*Records to use:*
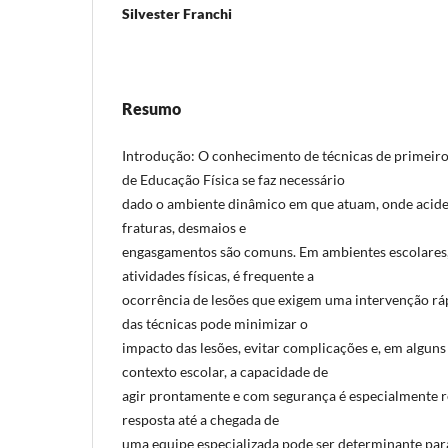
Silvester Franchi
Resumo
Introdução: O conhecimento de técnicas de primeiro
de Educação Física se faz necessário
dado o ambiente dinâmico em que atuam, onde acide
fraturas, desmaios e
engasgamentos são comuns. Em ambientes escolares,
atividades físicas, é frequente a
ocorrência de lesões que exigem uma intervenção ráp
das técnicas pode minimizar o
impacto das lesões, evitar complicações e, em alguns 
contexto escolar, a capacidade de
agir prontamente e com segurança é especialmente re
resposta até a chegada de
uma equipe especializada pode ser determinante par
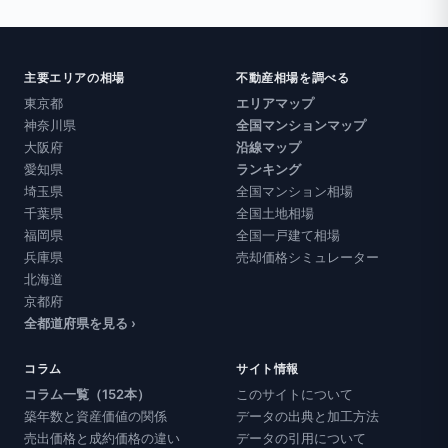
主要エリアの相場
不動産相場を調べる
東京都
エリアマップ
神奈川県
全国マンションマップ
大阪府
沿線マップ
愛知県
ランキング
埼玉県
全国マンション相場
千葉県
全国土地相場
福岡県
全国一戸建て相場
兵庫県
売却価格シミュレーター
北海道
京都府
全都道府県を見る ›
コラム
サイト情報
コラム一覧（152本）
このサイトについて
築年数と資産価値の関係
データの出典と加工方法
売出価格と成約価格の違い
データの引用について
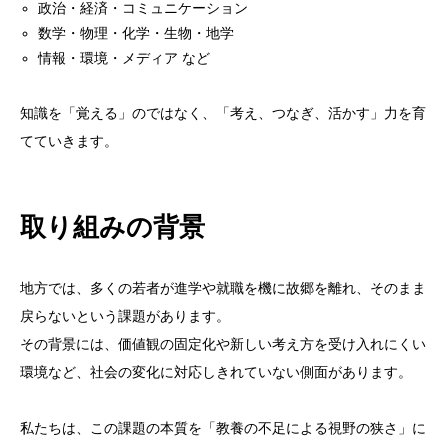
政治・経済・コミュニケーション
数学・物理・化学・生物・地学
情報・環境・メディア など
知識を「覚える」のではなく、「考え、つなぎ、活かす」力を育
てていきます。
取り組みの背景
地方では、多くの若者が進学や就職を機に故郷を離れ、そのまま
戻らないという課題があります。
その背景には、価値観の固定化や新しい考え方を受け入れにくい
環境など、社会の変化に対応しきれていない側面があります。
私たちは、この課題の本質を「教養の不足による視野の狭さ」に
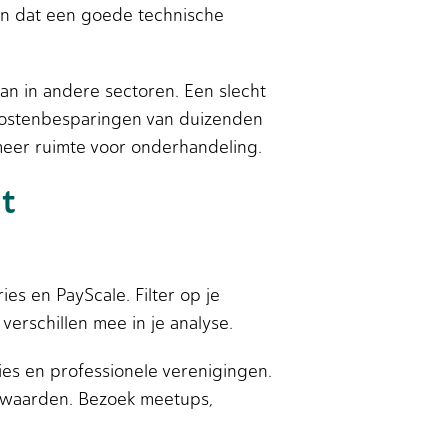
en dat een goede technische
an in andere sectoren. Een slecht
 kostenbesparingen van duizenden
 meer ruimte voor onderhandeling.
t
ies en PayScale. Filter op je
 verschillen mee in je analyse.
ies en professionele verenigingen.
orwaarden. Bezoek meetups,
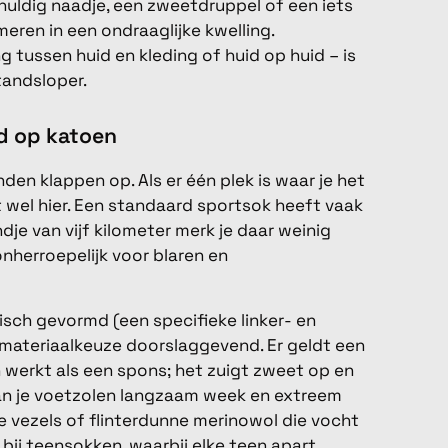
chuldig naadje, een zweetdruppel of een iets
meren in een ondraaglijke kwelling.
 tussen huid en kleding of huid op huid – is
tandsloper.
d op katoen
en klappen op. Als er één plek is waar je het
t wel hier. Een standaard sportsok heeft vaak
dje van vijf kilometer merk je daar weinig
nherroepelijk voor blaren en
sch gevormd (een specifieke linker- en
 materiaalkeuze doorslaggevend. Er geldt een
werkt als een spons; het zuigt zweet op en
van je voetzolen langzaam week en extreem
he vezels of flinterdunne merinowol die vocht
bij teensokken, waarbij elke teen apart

*About this exercise:*
Return, from the material above, each line holding the string "técnicas".

*Task output:*
Introdução: O conhecimento de técnicas de primeiro
das técnicas pode minimizar o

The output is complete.